At the instruction of his security detail, Johnson took shelter in a warren of inner offices away from the operating table, where he and Lady Bird huddled and waited for news. Johnson stood six feet three inches, weighed more than two hundred pounds, and was, by long reputation, one of the most willful and powerful men Washington had ever seen. But under Parkland’s harsh lights, he was strangely passive, almost childlike, complying with Secret Service orders, refusing to make any decisions, asking repeatedly for direction from Kennedy’s staff. Finally came Kennedy’s stricken assistant, Kenneth O’Donnell, with the news: “He’s gone.”

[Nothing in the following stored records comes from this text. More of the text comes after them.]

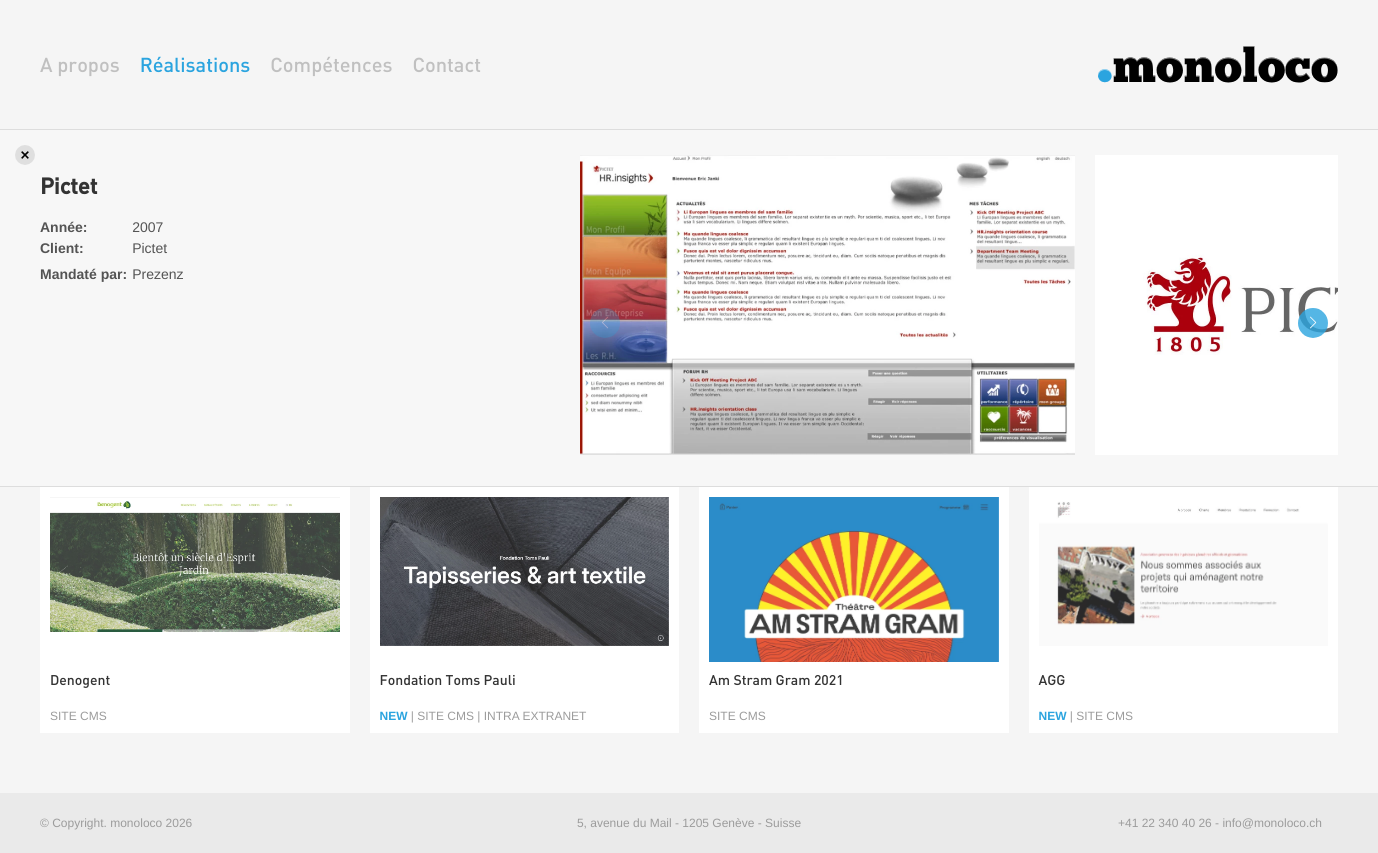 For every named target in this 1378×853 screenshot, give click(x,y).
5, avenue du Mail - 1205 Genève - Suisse (689, 823)
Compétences (331, 64)
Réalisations (195, 64)
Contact (446, 64)
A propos (80, 64)
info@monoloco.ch (1272, 823)
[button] (1313, 323)
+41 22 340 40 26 (1165, 823) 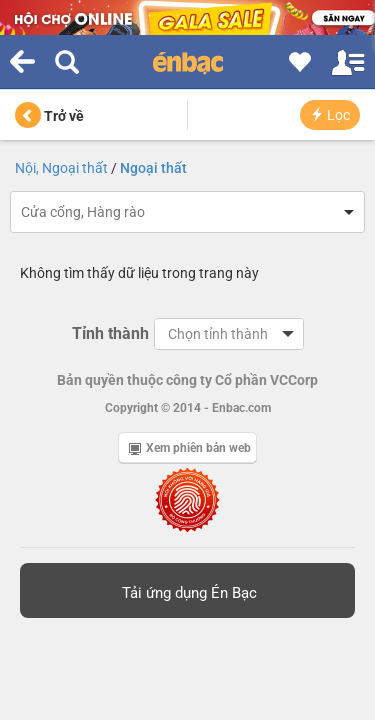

He was President Johnson now. All his adult life, Johnson had striven for the presidency—worked for it, obsessed over it, longed for it above all else. He had sought his party’s nomination twice—unofficially but aggressively in 1956, officially and even more aggressively in 1960—but never managed to win it. The failure was the great disappointment of his life. Now, at last, it had happened—he had secured the office, but in a manner such as this.
The Secret Service was anxious to get him out of Texas, unsure what danger remained. Johnson needed little convincing. He worried that Kennedy’s assassination might be the first step in a Communist plot that could also include his own murder and possibly even nuclear war. Hunkered down in the security of Air Force One, he waited at Love Field long enough to collect Kennedy’s widow and to see the dead president’s coffin loaded into the rear of the plane. And, at his insistence, he recited the oath of office before the five-hour flight back to Washington. But no sooner had he spoken the words “so help me God” than he ordered the plane into the sky.
Greeted at Andrews Air Force Base outside Washington by Defense Secretary Robert McNamara and National Security Advisor McGeorge Bundy, he’d asked for any news of further crisis in the world. There was none, no wider threat. Still, when, well after midnight, he finally climbed into his own bed, he asked several aides to stay with him. In the darkness, he made sure they understood: They were not to leave him alone.